The only relative who does know, is his sister. She works in the Emirates as a maid. She will be coming over soon and Rajesh is planning to tell his family then that he’s living with HIV, when she is around for mental support. People living with HIV face a huge stigma in Nepal, even bigger than people who use drugs. Rajesh: ‘I think my family knows that I have HIV, but nobody talks about it. My medicines are on top of a cupboard in the room, so they could know.’ Rajesh wants to tell his father, but he does not have the strength to do so. Rajesh’s wife and children have not been tested for HIV.
Rajesh comes from a farming family. He has a farm just outside Bhaktapur. He is using the farm as sheltered accommodation for people who use drugs. In exchange for some work on the farm, they get food, medicines and a safe place to sleep. The tomatoes they are growing are not sold on the nearby market. Because of the HIV stigma, locals do not want to buy products from Rajesh. So he has to go to a market much further away where people do not know his background. ‘There isn’t much knowledge about HIV. People still believe you can get it from bad drinking water.’
The recent earthquake had a powerful impact on Rajesh’s family. Their house was destroyed. At the moment Rajesh is renting two rooms in a friend’s house. But it is tight-fit for him, his parents and his wife and two children.
They have to cook and sleep in just two rooms. The house is 3 kilometres from their old house, which means a longer walk to school for the children. Rebuilding the old family house is close to impossible. The new building regulations are making it more expensive and at the moment Rajesh cannot afford it. He has to look after the whole family.

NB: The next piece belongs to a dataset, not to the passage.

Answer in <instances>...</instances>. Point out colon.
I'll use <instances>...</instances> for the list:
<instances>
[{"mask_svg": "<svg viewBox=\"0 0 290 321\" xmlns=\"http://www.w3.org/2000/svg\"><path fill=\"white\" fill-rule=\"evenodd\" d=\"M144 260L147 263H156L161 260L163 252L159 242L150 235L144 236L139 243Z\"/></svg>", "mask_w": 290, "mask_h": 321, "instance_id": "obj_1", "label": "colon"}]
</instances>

The earthquake also had a positive impact on Rajesh’s life. Before, he was facing a lot of stigma and discrimination from the people in his village. But Rajesh never hesitated to help those same people just after the earthquake and offered them shelter in his farm. He distributed food among the children and women. It definitely changed the way people look at him.
For Rajesh it is important to live a regular life. He needs to drink a lot of water to keep his liver clean and he needs to take his medication at fixed times. ‘When I was still actively using drugs, it was all very tiring. In my country drug use is criminalised, and society stigmatises people who use drugs. I constantly had to
lie about everything. That takes a lot of energy. Now that I am off the drugs I don’t need to make up stories about my whereabouts anymore. I am finally free.’
The ART medicines are free for Rajesh. Even just after the earthquake in Nepal, HIV medicines were widely available. But he needs to be tested every three to six months because of an allergic reaction he had with other medication. This is not an easy process. Most of his veins are not suitable to inject anymore, due to his previous drug use. It is even hard to use a needle for a simple blood test.
Rajesh can only use an area between two fingers. ‘When I use a needle it feels like a gun shot in my body. I even start to sweat heavily.’ The nurses find it difficult to look at, so Rajesh injects himself at a quiet spot in the hospital, with a male nurse.
Besides working at his farm, Rajesh is a peer counsellor for Youth Vision, a partner organisation of Bridging the Gaps. Today he is meeting a couple who made a 350 kilometre journey to get support in the city. They do not want anyone to know that they are living with HIV. The stigma is too big. At Youth Vision they get treatment and learn how to live with HIV.
Rajesh is very grateful to Youth Vision. Once the organisation supported him, and he still sees his counsellor often.
The tattoos on Rajesh’s body are dating back to when he was using drugs. ‘The dragon I got done with a friend who was also using drugs. We were both high. To finish the tattoo it took a full day. My friend is dead now, by the way.’